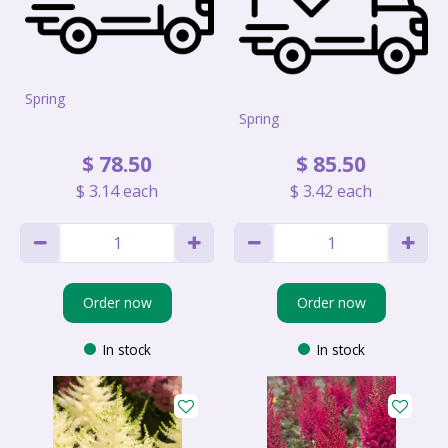
Spring
Spring
$
78
.
50
$
85
.
50
$
3
.
14
each
$
3
.
42
each
Order now
Order now
In stock
In stock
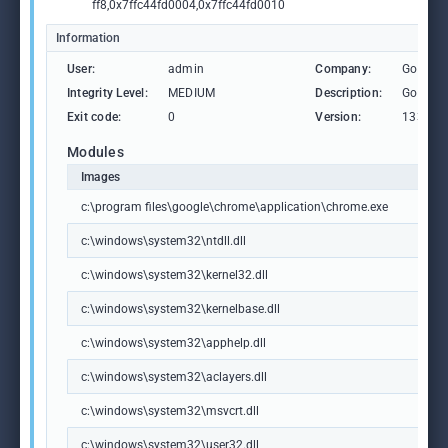
ff8,0x7ffc44fd0004,0x7ffc44fd0010
Information
User:
admin
Company:
Google 
Integrity Level:
MEDIUM
Description:
Google
Exit code:
0
Version:
133.0.6
Modules
Images
c:\program files\google\chrome\application\chrome.exe
c:\windows\system32\ntdll.dll
c:\windows\system32\kernel32.dll
c:\windows\system32\kernelbase.dll
c:\windows\system32\apphelp.dll
c:\windows\system32\aclayers.dll
c:\windows\system32\msvcrt.dll
c:\windows\system32\user32.dll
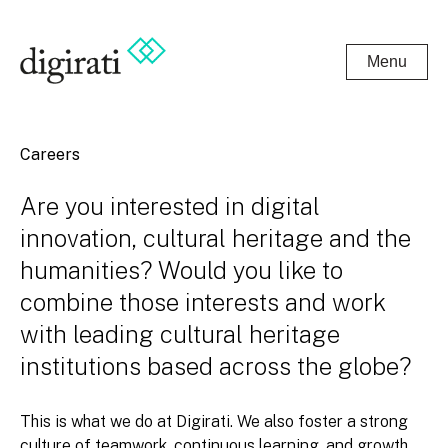
Menu
Careers
Are you interested in digital
innovation, cultural heritage and the
humanities? Would you like to
combine those interests and work
with leading cultural heritage
institutions based across the globe?
This is what we do at Digirati. We also foster a strong
culture of teamwork, continuous learning, and growth.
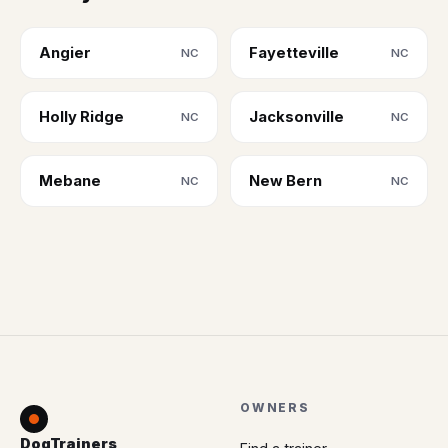
Angier
Fayetteville
NC
NC
Holly Ridge
Jacksonville
NC
NC
Mebane
New Bern
NC
NC
OWNERS
DogTrainers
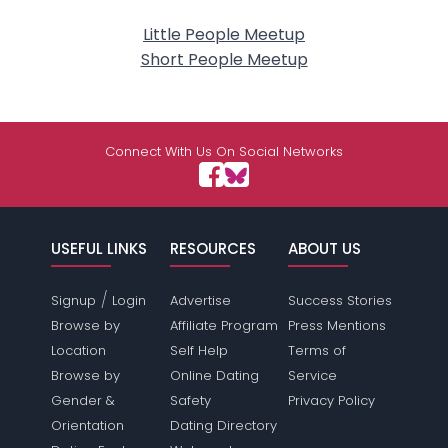
Little People Meetup
Short People Meetup
Connect With Us On Social Networks
USEFUL LINKS
RESOURCES
ABOUT US
/
Signup
Login
Advertise
Success Stories
Browse by
Affiliate Program
Press Mentions
Location
Self Help
Terms of
Browse by
Online Dating
Service
Gender &
Safety
Privacy Policy
Orientation
Dating Directory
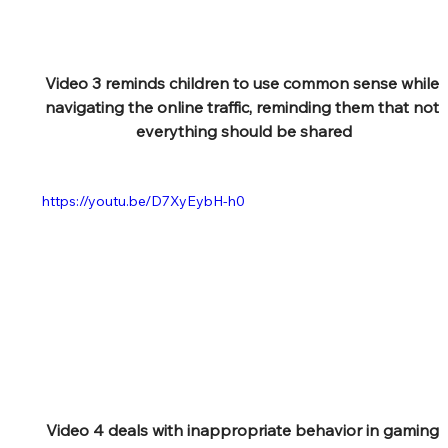
Video 3 reminds children to use common sense while 
navigating the online traffic, reminding them that not 
everything should be shared
https://youtu.be/D7XyEybH-h0
Video 4 deals with inappropriate behavior in gaming 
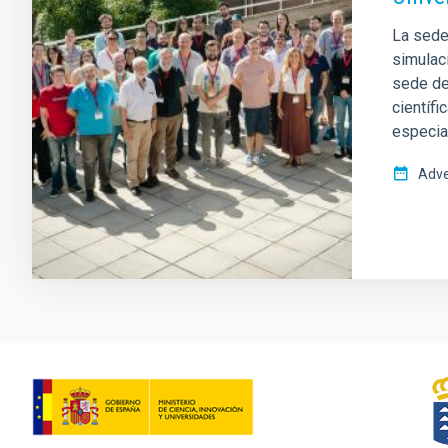
La sede 
simulac
sede del
científi
especia
Adve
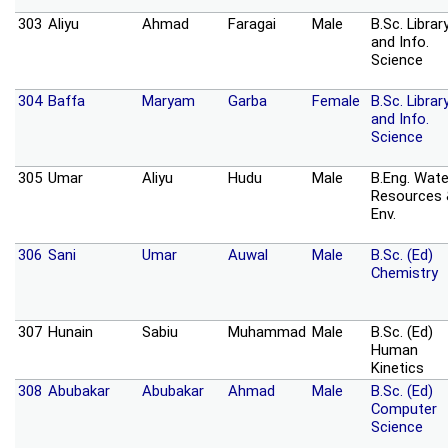
303
Aliyu
Ahmad
Faragai
Male
B.Sc. Librar
and Info.
Science
304
Baffa
Maryam
Garba
Female
B.Sc. Librar
and Info.
Science
305
Umar
Aliyu
Hudu
Male
B.Eng. Wate
Resources
Env.
306
Sani
Umar
Auwal
Male
B.Sc. (Ed)
Chemistry
307
Hunain
Sabiu
Muhammad
Male
B.Sc. (Ed)
Human
Kinetics
308
Abubakar
Abubakar
Ahmad
Male
B.Sc. (Ed)
Computer
Science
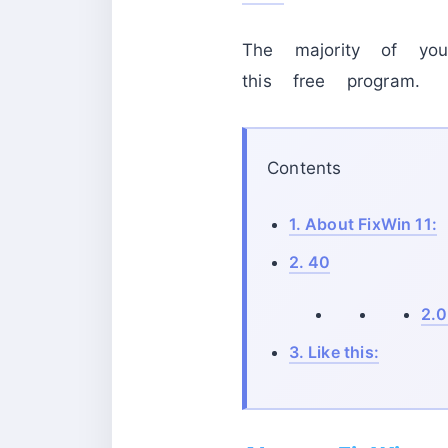
The majority of y
this free program.
Contents
1.
About FixWin 11:
2.
40
2.0
3.
Like this:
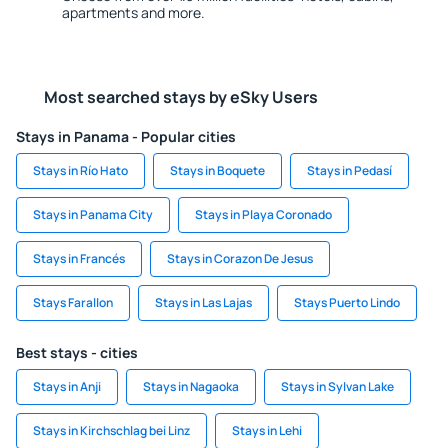
apartments and more.
Most searched stays by eSky Users
Stays in Panama - Popular cities
Stays in Río Hato
Stays in Boquete
Stays in Pedasí
Stays in Panama City
Stays in Playa Coronado
Stays in Francés
Stays in Corazon De Jesus
Stays Farallon
Stays in Las Lajas
Stays Puerto Lindo
Best stays - cities
Stays in Anji
Stays in Nagaoka
Stays in Sylvan Lake
Stays in Kirchschlag bei Linz
Stays in Lehi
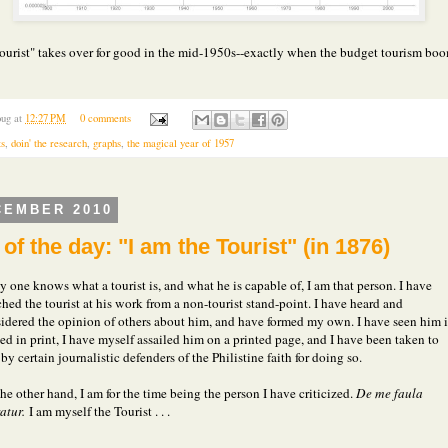
tourist" takes over for good in the mid-1950s--exactly when the budget tourism bo
ug
at
12:27 PM
0 comments
ts
,
doin' the research
,
graphs
,
the magical year of 1957
CEMBER 2010
of the day: "I am the Tourist" (in 1876)
ny one knows what a tourist is, and what he is capable of, I am that person. I have
hed the tourist at his work from a non-tourist stand-point. I have heard and
idered the opinion of others about him, and have formed my own. I have seen him i
ted in print, I have myself assailed him on a printed page, and I have been taken to
 by certain journalistic defenders of the Philistine faith for doing so.
he other hand, I am for the time being the person I have criticized.
De me faula
atur.
I am myself the Tourist . . .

# Problem requirements
How many lines of the data contain the word "cultural"? Answer with the number alone.

# Answer below
2